De surcroît, et toujours à cause du rétrécissement de la population ciblée, ces nouveaux produits sont de plus en plus difficiles à évaluer selon des méthodes traditionnelles devenues inadaptées, notamment parce que basées sur des cohortes de plusieurs milliers d’individus. Cependant, laboratoires et institutions de santé semblent campés sur leurs anciens modèles et n’investissent visiblement pas suffisamment sur l’internet des objets et les « data sciences » pour construire un nouvel écosystème capable à la fois d’encadrer et d’encourager l’innovation thérapeutique. En effet, ces technologies qui ont déjà fait leurs preuves dans de nombreux autres secteurs industriels permettraient de toute évidence de rebattre les cartes en assurant un « suivi en vie réelle », à la main et sous le contrôle du patient.
« L’uberisation » (attendue) du médicament
Il y a aussi, ici ou là, l’expérimentation de nouveaux modèles de fixation des prix comme le « capping », « cost sharing » ou « risk sharing ». Des modèles qui, en introduisant une dimension conditionnelle à la prise en charge des traitements, vont mécaniquement pousser les laboratoires à s’assurer de leur efficience et, encore une fois, être poussés à intervenir dans le suivi des patients en général et dans l’observance des traitements en particulier.
Ainsi, la relation avec le patient en tant que producteur de données, semble bien être la clé de la transformation numérique des laboratoires.
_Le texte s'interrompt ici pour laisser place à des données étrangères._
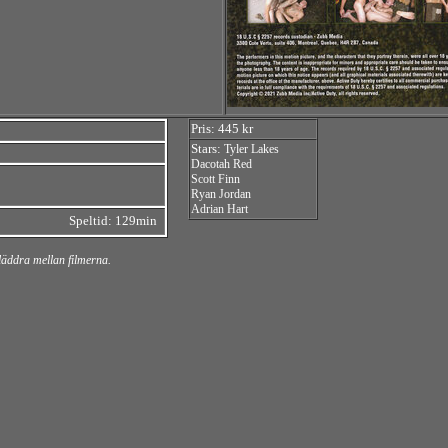
Pris: 445 kr
Stars:
Tyler Lakes
Dacotah Red
Scott Finn
Ryan Jordan
Adrian Hart
Speltid: 129min
bläddra mellan filmerna.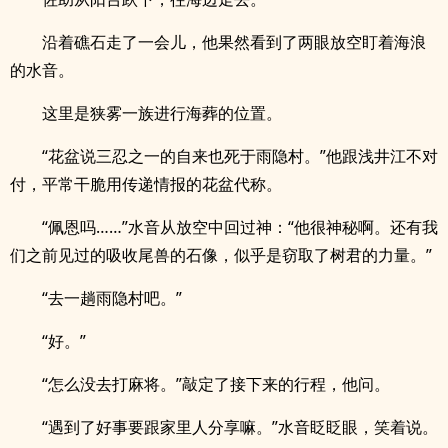
沿着礁石走了一会儿，他果然看到了两眼放空盯着海浪
的水音。
这里是狭雾一族进行海葬的位置。
“花盆说三忍之一的自来也死于雨隐村。”他跟浅井江不对
付，平常干脆用传递情报的花盆代称。
“佩恩吗……”水音从放空中回过神：“他很神秘啊。还有我
们之前见过的吸收尾兽的石像，似乎是窃取了树君的力量。”
“去一趟雨隐村吧。”
“好。”
“怎么没去打麻将。”敲定了接下来的行程，他问。
“遇到了好事要跟家里人分享嘛。”水音眨眨眼，笑着说。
Une relation aujourd’hui totalement proscrite* par l’actuel cadre réglementaire.
Alors, dans ce contexte et sans être en capacité de valoriser la relation avec le patient grâce aux données qui en découlent, les laboratoires auront beaucoup de mal à relever le défi de l’industrie 4.0 et risquent de se voir confisquer cette précieuse relation par des plateformes hégémoniques qui, profitant de l’absence de cadre réglementaire régissant leurs activités en France, sauront s’interposer entre le patient et le laboratoire, captant au passage toute la valeur ajoutée provenant des données. Une « ubérisation » à laquelle tout le monde s’attend dans le petit milieu du médicament, mais à laquelle les solutions concrètes tardent à venir…
La France a toujours été un territoire d’innovation dans le domaine de la santé grâce à une recherche performante et des dispositifs publics d’accompagnement et de soutien parmi les meilleurs du monde. En revanche chacun sait que, dans le domaine de la santé encore plus qu’ailleurs, pour que la recherche se transforme en innovation au bénéfice des patients et respectueuse de l’universalité de l’accès aux soins, il faut qu’elle soit accompagnée par d’autres formes d’innovation : sociale, juridique et législative. Et là, notre pays semble, une nouvelle fois, beaucoup moins bien positionné que d’autres.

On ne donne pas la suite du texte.